CHAPTER 4. THE LEGISLATURE.

ARTICLE 1A. LEGISLATIVE IMMUNITY.

§4-1A-1. Purpose; legislative findings and declarations.

(a) The purpose of this article is to describe the scope and limitations of legislative immunity provided by:

(1) English common law;

(2) The Speech or Debate Clause of the United States Constitution, Article I, Section 6;

(3) Decisions regarding legislative immunity as developed in federal common law by the federal judiciary in interpreting the Speech or Debate Clause of the United States Constitution, Article I, Section 6;

(5) The Speech or Debate Clause of the West Virginia Constitution, Article VI, Section 17;

(6) The Separation of Powers Doctrine and the system of checks and balances embodied in the United States Constitution; and

(7) The Division of Powers set forth in the West Virginia Constitution, Article V, Section 1.
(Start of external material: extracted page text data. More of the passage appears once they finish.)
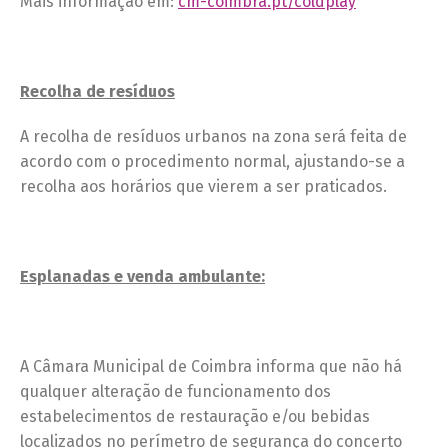
Mais informação em:
cm-coimbra.pt/coldplay
Recolha de resíduos
A recolha de resíduos urbanos na zona será feita de
acordo com o procedimento normal, ajustando-se a
recolha aos horários que vierem a ser praticados.
Esplanadas e venda ambulante:
A Câmara Municipal de Coimbra informa que não há
qualquer alteração de funcionamento dos
estabelecimentos de restauração e/ou bebidas
localizados no perímetro de segurança do concerto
(b) The Legislature finds and declares as follows:

(1) That the privilege of Speech or Debate has been recognized as an important protection of the independence and integrity of the Legislature.

(2) That the ancestry of this privilege traces back to a clause in the English Bill of Rights of 1689 and the history traces even further back, almost to the beginning of the development of the English Parliament as an independent force.
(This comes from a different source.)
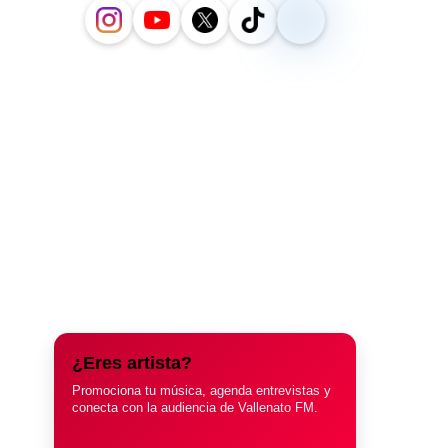
¿Eres artista?
Promociona tu música, agenda entrevistas y
conecta con la audiencia de Vallenato FM.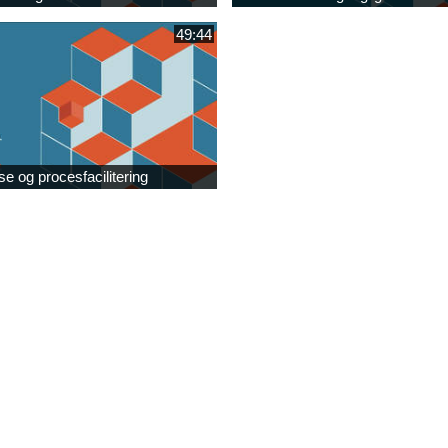
49:44
se og procesfacilitering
(3) That in the American governmental structure, privileges arising under the Speech or Debate Clause reinforce the Separation of Powers Doctrine and the system of checks and balances that was so deliberately established by the founding fathers and was carried over into the West Virginia Constitution.
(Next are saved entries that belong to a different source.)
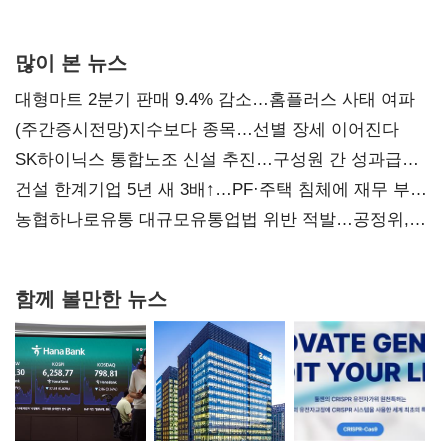
많이 본 뉴스
대형마트 2분기 판매 9.4% 감소…홈플러스 사태 여파
(주간증시전망)지수보다 종목…선별 장세 이어진다
SK하이닉스 통합노조 신설 추진…구성원 간 성과급
불만 확산
건설 한계기업 5년 새 3배↑…PF·주택 침체에 재무 부담
확대
농협하나로유통 대규모유통업법 위반 적발…공정위,
과징금 4억6200만원 부과
함께 볼만한 뉴스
(4) That the protections provided by the Speech or Debate Clause and the Separation of Powers Doctrine were not written into the national and state Constitutions simply for the personal or private benefit of members of Congress, the State Legislatures and local governing bodies, but were intended to protect the integrity of the legislative process by insuring the independence of individual legislators.